[Start of Attachment]

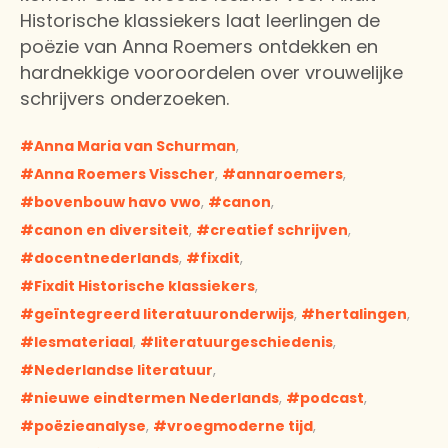
Historische klassiekers laat leerlingen de
poëzie van Anna Roemers ontdekken en
hardnekkige vooroordelen over vrouwelijke
schrijvers onderzoeken.
Anna Maria van Schurman
,
Anna Roemers Visscher
,
annaroemers
,
bovenbouw havo vwo
,
canon
,
canon en diversiteit
,
creatief schrijven
,
docentnederlands
,
fixdit
,
Fixdit Historische klassiekers
,
geïntegreerd literatuuronderwijs
,
hertalingen
,
lesmateriaal
,
literatuurgeschiedenis
,
Nederlandse literatuur
,
nieuwe eindtermen Nederlands
,
podcast
,
poëzieanalyse
,
vroegmoderne tijd
,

[End of Attachment]

EXERCISE |
If an entry holds a picture, leave that picture out, and transcribe the rest of the listing above exactly.

EXERCISE SOLUTION |
Historische klassiekers laat leerlingen de
poëzie van Anna Roemers ontdekken en
hardnekkige vooroordelen over vrouwelijke
schrijvers onderzoeken.
Anna Maria van Schurman
,
Anna Roemers Visscher
,
annaroemers
,
bovenbouw havo vwo
,
canon
,
canon en diversiteit
,
creatief schrijven
,
docentnederlands
,
fixdit
,
Fixdit Historische klassiekers
,
geïntegreerd literatuuronderwijs
,
hertalingen
,
lesmateriaal
,
literatuurgeschiedenis
,
Nederlandse literatuur
,
nieuwe eindtermen Nederlands
,
podcast
,
poëzieanalyse
,
vroegmoderne tijd
,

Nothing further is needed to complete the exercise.